Data under study below:

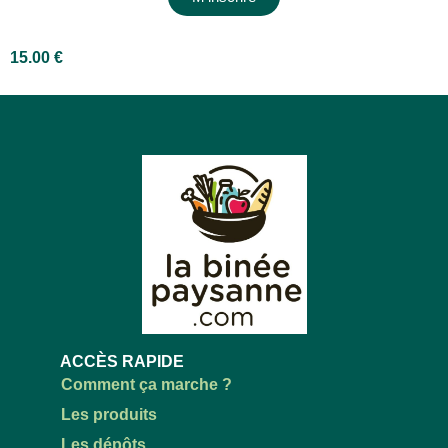
15.00
€
ACCÈS RAPIDE
Comment ça marche ?
Les produits
Les dépôts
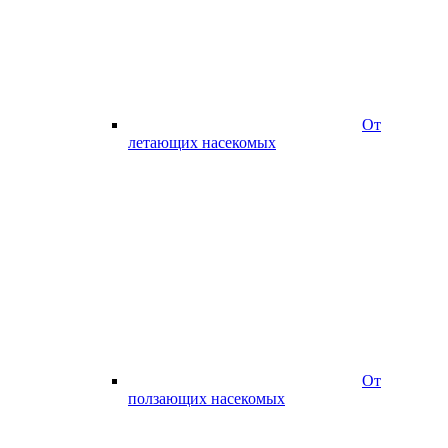
От
летающих насекомых
От
ползающих насекомых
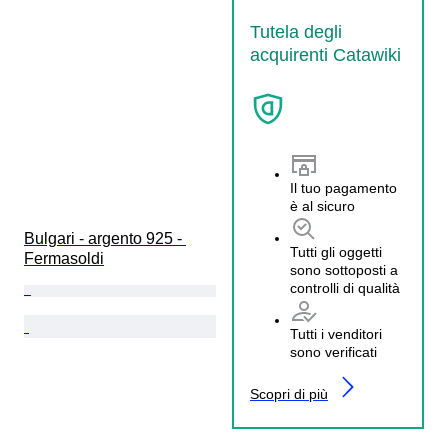
Tutela degli
acquirenti Catawiki
Il tuo pagamento
è al sicuro
Bulgari - argento 925 - 
Tutti gli oggetti
Fermasoldi
sono sottoposti a
controlli di qualità
Tutti i venditori
sono verificati
Scopri di più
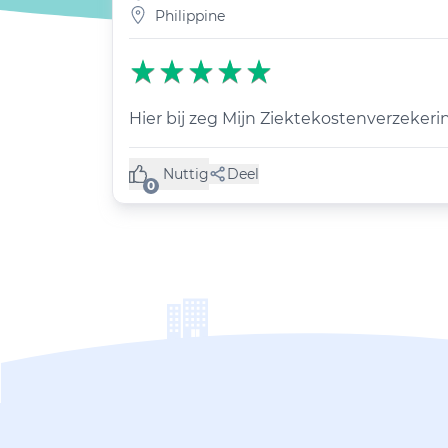
Philippine
Hier bij zeg Mijn Ziektekostenverzekeri
Nuttig
Deel
(0 like)
0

End of Data under study.

**Work item**
Reproduce exactly, with every picture left out, the lines from the one that contains "controlli di qualità" to the final line of the records above.

**Task answer**
controlli di qualità
Tutti i venditori
sono verificati
Scopri di più
Philippine
Hier bij zeg Mijn Ziektekostenverzekeri
Nuttig
Deel
(0 like)
0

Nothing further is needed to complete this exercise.